Earlier this morning, I wrote about how Japan’s government is considering restarting a few nuclear reactors for the summer energy crunch.
Today, let's quickly dive in to one of the reasons some environmentalists aren't too excited about powering up those nuclear plants again.
Turns out, radioactive material from Fukushima has now been found in sea creatures as far away as 186 miles off Japan’s Pacific coast. This is the first time the extent of the environmental damage of the nuclear disaster has been shown.
The researchers from the Woods Hole Oceanographic Institution (WHOI) found cesium radiation hundreds of times higher than natural rates in certain currents that have both carried radioactive debris out to sea and concentrated it.
Researchers estimate it will take another year or so until this radioactive debris traverse the entire Pacific Ocean to end up on America’s Pacific coast.
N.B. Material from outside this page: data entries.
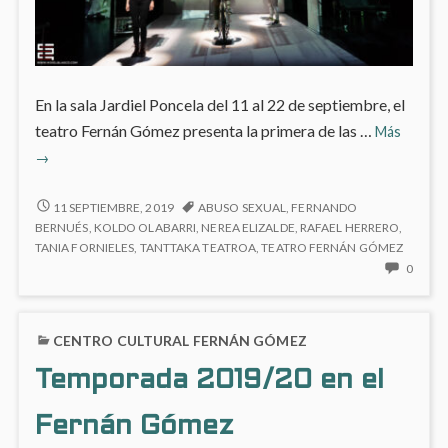
En la sala Jardiel Poncela del 11 al 22 de septiembre, el
‘Como
teatro Fernán Gómez presenta la primera de las …
Más
un
→
viento
helado’
‘COMO
11 SEPTIEMBRE, 2019
ABUSO SEXUAL
,
FERNANDO
en
UN
BERNUÉS
,
KOLDO OLABARRI
,
NEREA ELIZALDE
,
RAFAEL HERRERO
,
VIENTO
TANIA FORNIELES
,
TANTTAKA TEATROA
,
TEATRO FERNÁN GÓMEZ
el
HELADO’
NO
0
Fernán
EN
HAY
Gómez
EL
COME
FERNÁN
EN
CENTRO CULTURAL FERNÁN GÓMEZ
GÓMEZ
‘COM
UN
Temporada 2019/20 en el
VIEN
HELA
Fernán Gómez
EN
EL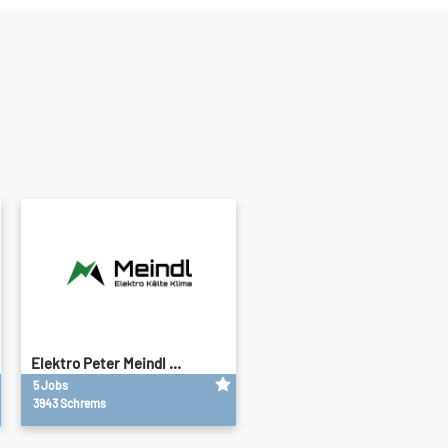
Elektro Peter Meindl ...
5 Jobs
3943 Schrems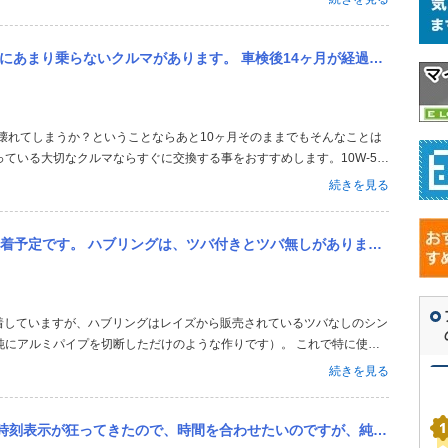
しれません。十分安全に配慮してほかの...
4ヶ月が経過して、走行距離が約1000Kmです。 アバルト595コンペなのでスタンドでのオイル交換が出来ません。 D
ている大切なクルマならすぐに交換する事をおすすめします。10W-50
ジンとしては年季の入った型式ですからもっといたわってあげてくださ
続きを見る
います。14ヶ月経ってしまいま...
 ハブリングは、ツバ付きとツバ無しがありますがどちらが良いでしょうか？ どなたかわかりますか？
純にアルミパイプを切断しただけのような作りです）。 これで特に使用
続きを見る
間を合わせたいのですが、純正のモニターがありません。 どうにか調整する方法は、ありませんでしょうか？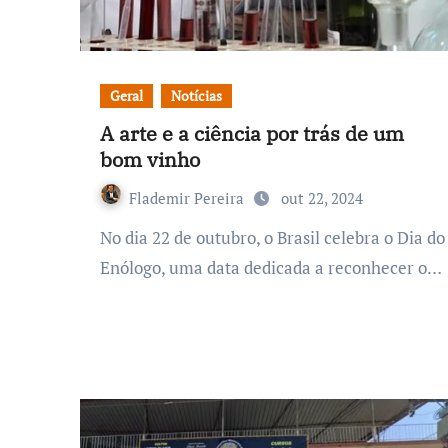
Geral
Notícias
A arte e a ciência por trás de um
bom vinho
Flademir Pereira
out 22, 2024
No dia 22 de outubro, o Brasil celebra o Dia do
Enólogo, uma data dedicada a reconhecer o…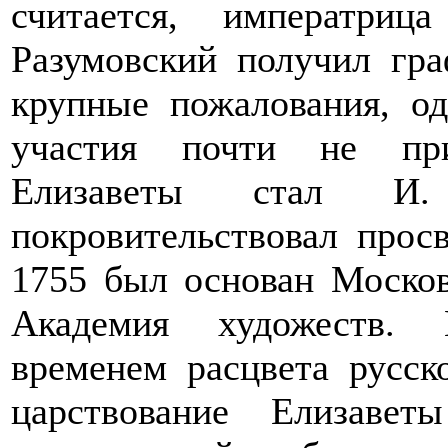
считается, императри
Разумовский получил гра
крупные пожалования, од
участия почти не при
Елизаветы стал И
покровительствовал прос
1755 был основан Москов
Академия художеств. 
временем расцвета русск
царствование Елизаве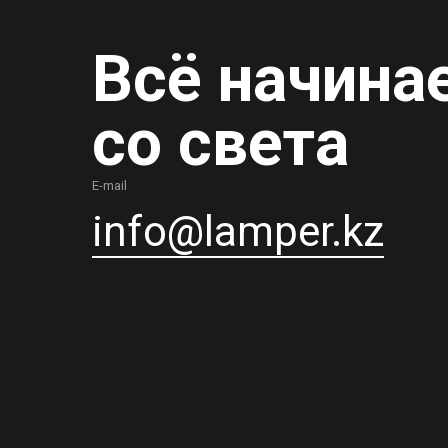
Всё начина
со света
E-mail
info@lamper.kz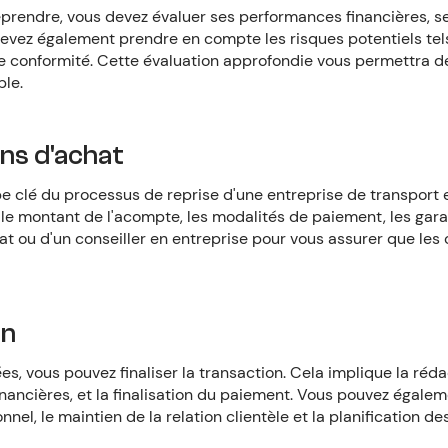
eprendre, vous devez évaluer ses performances financières, se
 devez également prendre en compte les risques potentiels tel
de conformité. Cette évaluation approfondie vous permettra d
ble.
ons d'achat
e clé du processus de reprise d'une entreprise de transport e
le montant de l'acompte, les modalités de paiement, les garan
ocat ou d'un conseiller en entreprise pour vous assurer que les
on
es, vous pouvez finaliser la transaction. Cela implique la réda
t financières, et la finalisation du paiement. Vous pouvez éga
onnel, le maintien de la relation clientèle et la planification d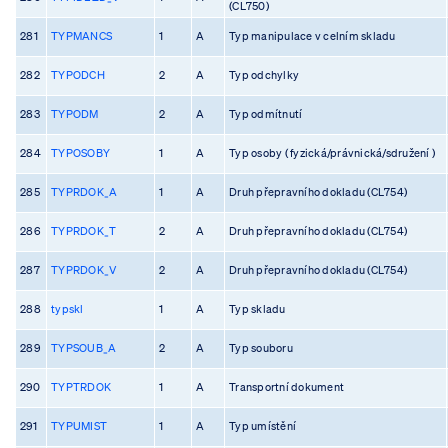
(CL750)
281
TYPMANCS
1
A
Typ manipulace v celním skladu
282
TYPODCH
2
A
Typ odchylky
283
TYPODM
2
A
Typ odmítnutí
284
TYPOSOBY
1
A
Typ osoby ( fyzická/právnická/sdružení )
285
TYPRDOK_A
1
A
Druh přepravního dokladu (CL754)
286
TYPRDOK_T
2
A
Druh přepravního dokladu (CL754)
287
TYPRDOK_V
2
A
Druh přepravního dokladu (CL754)
288
typskl
1
A
Typ skladu
289
TYPSOUB_A
2
A
Typ souboru
290
TYPTRDOK
1
A
Transportní dokument
291
TYPUMIST
1
A
Typ umístění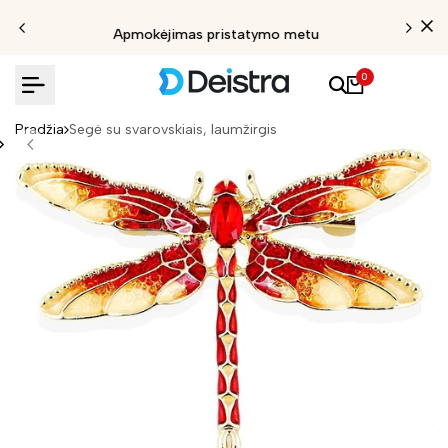
Apmokėjimas pristatymo metu
0
Pradžia
Segė su svarovskiais, laumžirgis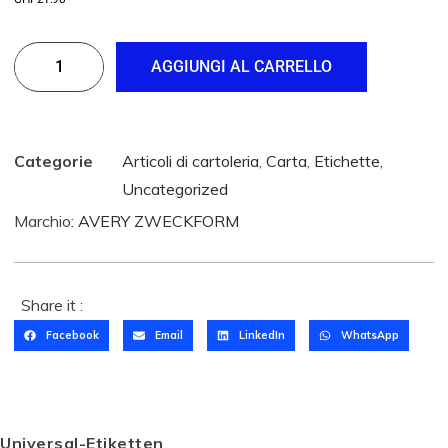
AGGIUNGI AL CARRELLO
Categorie
Articoli di cartoleria
,
Carta
,
Etichette
,
Uncategorized
Marchio:
AVERY ZWECKFORM
Share it :
Facebook
Email
LinkedIn
WhatsApp
Universal-Etiketten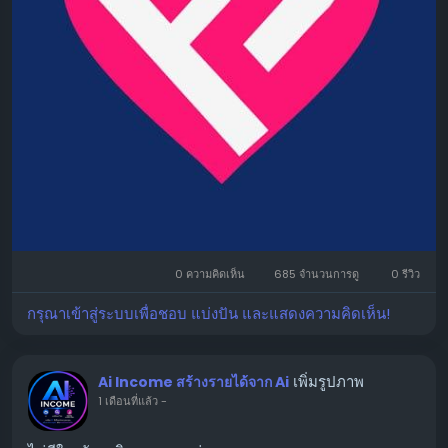
0 ความคิดเห็น
685 จำนวนการดู
0 รีวิว
กรุณาเข้าสู่ระบบเพื่อชอบ แบ่งปัน และแสดงความคิดเห็น!
เพิ่มรูปภาพ
Ai Income สร้างรายได้จาก Ai
1 เดือนที่แล้ว
-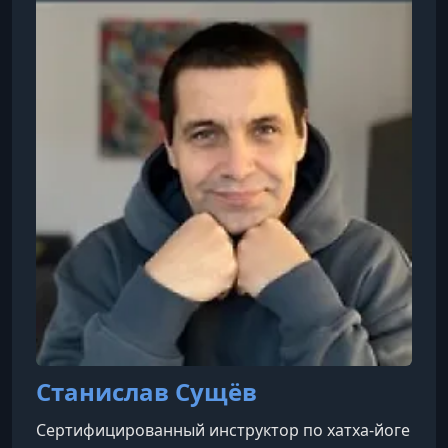
культурных и спортивных мероприятий между
Россией и Китаем (в 2011 и 2013 годах), а также
международной конференции по китайской
традиционной медицине, прошедшей в Инс
Станислав Сущёв
Сертифицированный инструктор по хатха-йоге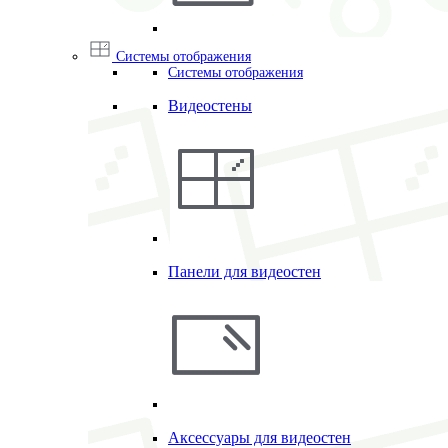
Системы отображения
Системы отображения
Видеостены
Панели для видеостен
Аксессуары для видеостен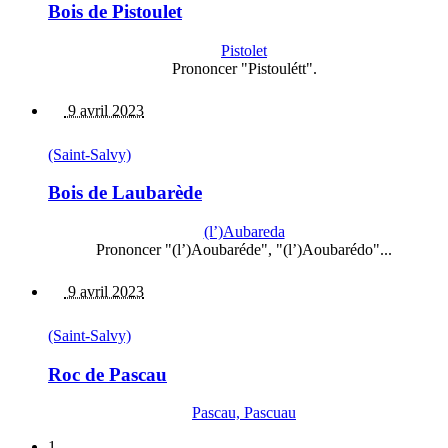
Bois de Pistoulet
Pistolet
Prononcer "Pistoulétt".
9 avril 2023
(Saint-Salvy)
Bois de Laubarède
(l’)Aubareda
Prononcer "(l’)Aoubaréde", "(l’)Aoubarédo"...
9 avril 2023
(Saint-Salvy)
Roc de Pascau
Pascau, Pascuau
1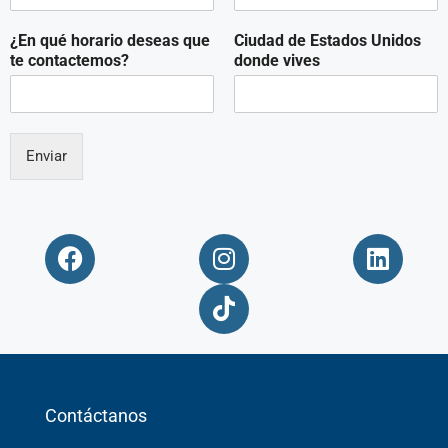
¿En qué horario deseas que
Ciudad de Estados Unidos
te contactemos?
donde vives
Enviar
Contáctanos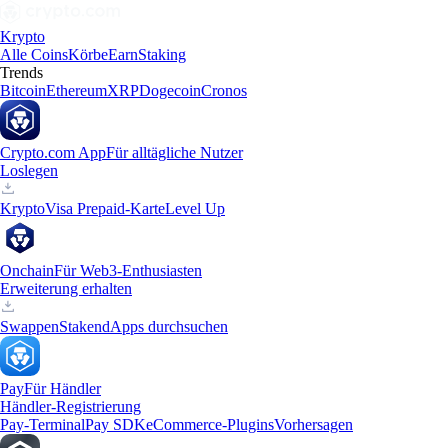
Krypto
Alle Coins
Körbe
Earn
Staking
Trends
Bitcoin
Ethereum
XRP
Dogecoin
Cronos
Crypto.com App
Für alltägliche Nutzer
Loslegen
Krypto
Visa Prepaid-Karte
Level Up
Onchain
Für Web3-Enthusiasten
Erweiterung erhalten
Swappen
Staken
dApps durchsuchen
Pay
Für Händler
Händler-Registrierung
Pay-Terminal
Pay SDK
eCommerce-Plugins
Vorhersagen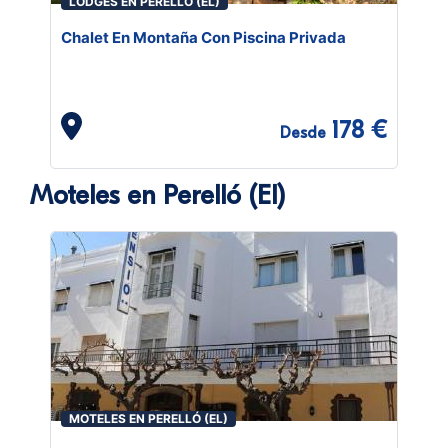
LODGES EN PERELLÓ (EL)
Chalet En Montaña Con Piscina Privada
178 €
Desde
Moteles en Perelló (El)
MOTELES EN PERELLÓ (EL)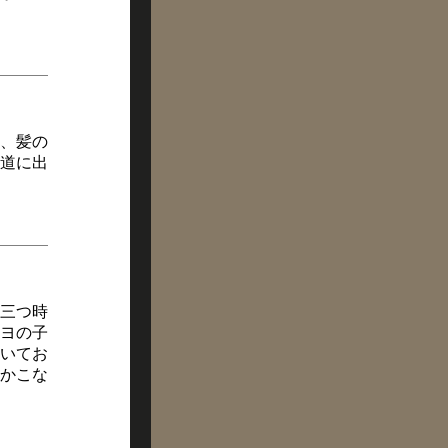
、髪の
道に出
三つ時
ヨの子
いてお
かこな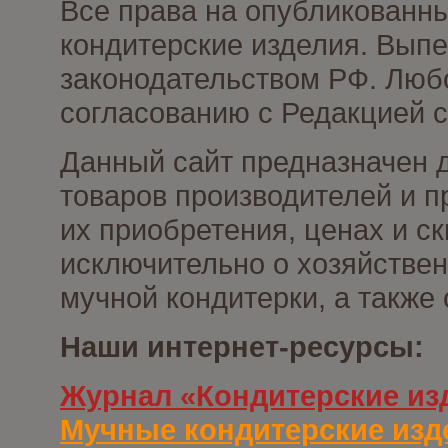
Все права на опубликованн
кондитерские изделия. Выпе
законодательством РФ. Люб
согласованию с Редакцией с
Данный сайт предназначен 
товаров производителей и п
их приобретения, ценах и с
исключительно о хозяйствен
мучной кондитерки, а также
Наши интернет-ресурсы:
Журнал «Кондитерские из
Мучные кондитерские изд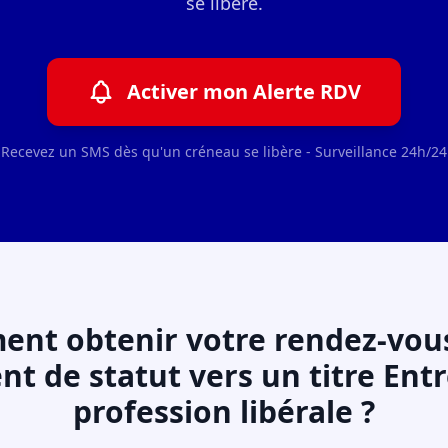
se libère.
Activer mon Alerte RDV
Recevez un SMS dès qu'un créneau se libère - Surveillance 24h/24
nt obtenir votre rendez-vou
 de statut vers un titre Ent
profession libérale ?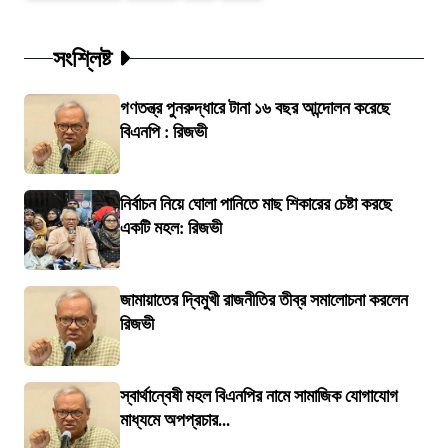
সংশ্লিষ্ট
গণতন্ত্র পুনরুদ্ধারে টানা ১৬ বছর আন্দোলন করেছে
বিএনপি : রিজভী
নির্বাচন নিয়ে ঘোলা পানিতে মাছ শিকারের চেষ্টা করছে
একটি মহল: রিজভী
জামায়াতের দ্বিমুখী রাজনীতির তীব্র সমালোচনা করলেন
রিজভী
স্বার্থান্বেষী মহল বিএনপির নামে সামাজিক যোগাযোগ
মাধ্যমে অপপ্রচার...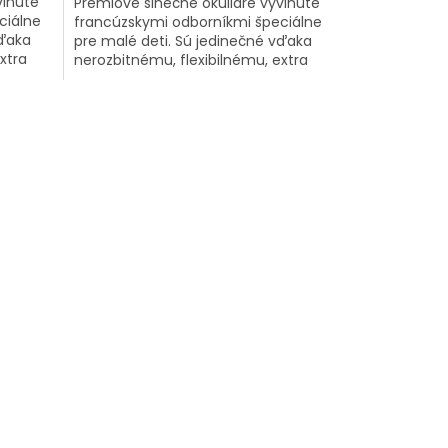
vinuté
Prémiové slnečné okuliare vyvinuté
ciálne
francúzskymi odborníkmi špeciálne
vďaka
pre malé deti. Sú jedinečné vďaka
xtra
nerozbitnému, flexibilnému, extra
í za
ľahučkému rámu, ktorý netlačí za
uškami...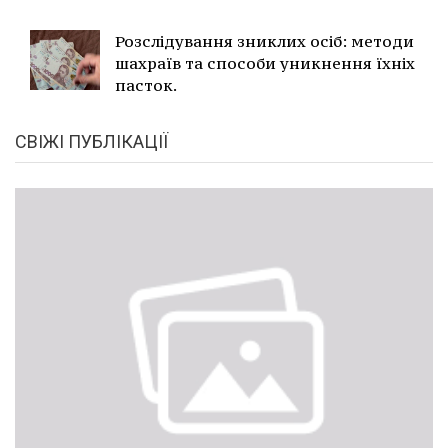
Розслідування зниклих осіб: методи
шахраїв та способи уникнення їхніх
пасток.
СВІЖІ ПУБЛІКАЦІЇ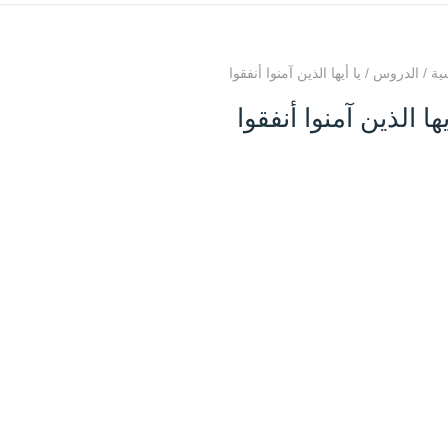
ية
/
الدروس
/
يا أيها الذين آمنوا أنفقوا
يها الذين آمنوا أنفقوا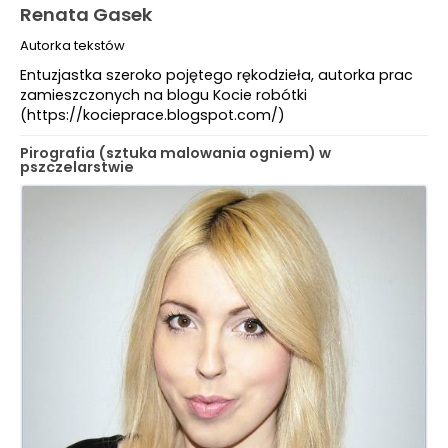
Renata Gasek
Autorka tekstów
Entuzjastka szeroko pojętego rękodzieła, autorka prac
zamieszczonych na blogu Kocie robótki
(https://kocieprace.blogspot.com/)
Pirografia (sztuka malowania ogniem) w
pszczelarstwie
Using small devices called “drifters,” researchers released them into the ocean. These drifters can track by GPS while also getting radiation readings. The drifters found naturally occurring cesium and traces of cesium-137 (which has a half-life of 30 years) some of which is leftover from atmospheric nuclear tests in the 1960s and the Chernobyl meltdown in 1986.
However, researchers found nearly equal parts of cesium-137 and cesium-134, the latter of which has a half-life of only two years, thus denoting recent contamination. The oceans generally hold 1 becquerals (Bq) of radioactivity per cubic meter of water, but some spots of up to 3,900 Bq per cubic meter were found near the Japanese coast and 325 Bq as far as 372 miles off-coast.
Whether or not Japan fires up those nuclear power plants again, I suspect we'll continue to see more and more data showing just how catastrophic Fukushima was – both in the immediate aftermath of the meltdown, and for many decades to come.